Admittedly a lyric like “You’ll Never Be Mine” can go a multitude of different ways, many of them poor, but Angel Olsen has a real talent for pulling the listener into her world and making them feel all of her emotions.  “My Women,” Olsen’s latest effort, follows loose themes of heart-ache and love with cool vocal stylings and folk-rock induced instrumentals making for a rather intense emotional journey.  Beginning with a short, stripped back tune, the album first touches on some slightly cliché themes of break-ups, yearning, and hatred with quick-hitting rock songs.  The second half of the record strikes a slightly more mature chord with long-form tunes depicting specific moments of Olsen’s life with stunning emotional impact.  Sonically speaking, the album finds enough of a niche in the general indie sounds of today with rich vocal production and varying instrumental set-ups; Some songs read as straight-forward acoustic hits, whereas others reach near symphonic heights with rotating pianos, strings, and guitars.  Perhaps the album is not forging an entirely new path, but it certainly doesn’t lack in beauty.

The first track, “Intern,” introduces many different aspects of the record.  Centered around the idea of “just another intern with a resume,” the song immediately addresses some of the issues facing young people who have yet to figure out there lives.  Although they may have developed a fantastic resume over the years and worked very hard, young people still need to prove themselves and find their way in their careers.  This also applies to relationships as young folks are often faced with breakups and separation, which taps into this concept of working very hard at something, only to have to start over with something else.  The instrumental on this track is much more stripped back than most that follow, however, the tense vocal styling is rampant throughout the record, so the song still provides a sensible introduction.
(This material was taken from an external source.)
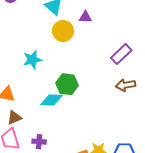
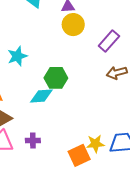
yellow circle: (63, 31) -> (73, 25), moved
For the rest of the first half of the record, Olsen mostly sticks to love songs of varying intensity.  “Shut Up and Kiss Me” finds Olsen playfully yearning for a significant other, whereas “Not Gonna Kill You” delves into her complex relationship with the emotion.  Beginning with turmoil, “my watch is blurry when I look down at my hands,” Olsen wrestles back and forth with the harmful aspects of love eventually coming to the conclusion that this “is the kind of love I’d always dreamed to be/However painful, let it break down all of me.”  The notion of desire for harm comes into play elsewhere in this act of the album; Specifically, on “Never Be Mine,” where Olsen cries “I will watch you turn and walk away.”  “Not Gonna Kill You” also alludes to some of the more momentous instrumental efforts on the second half of the record.  At nearly five minutes in length, the tune is the longest up until this point and the rather epic build on the song indicates a shift from the quick-hitting bliss of the three preceding tracks.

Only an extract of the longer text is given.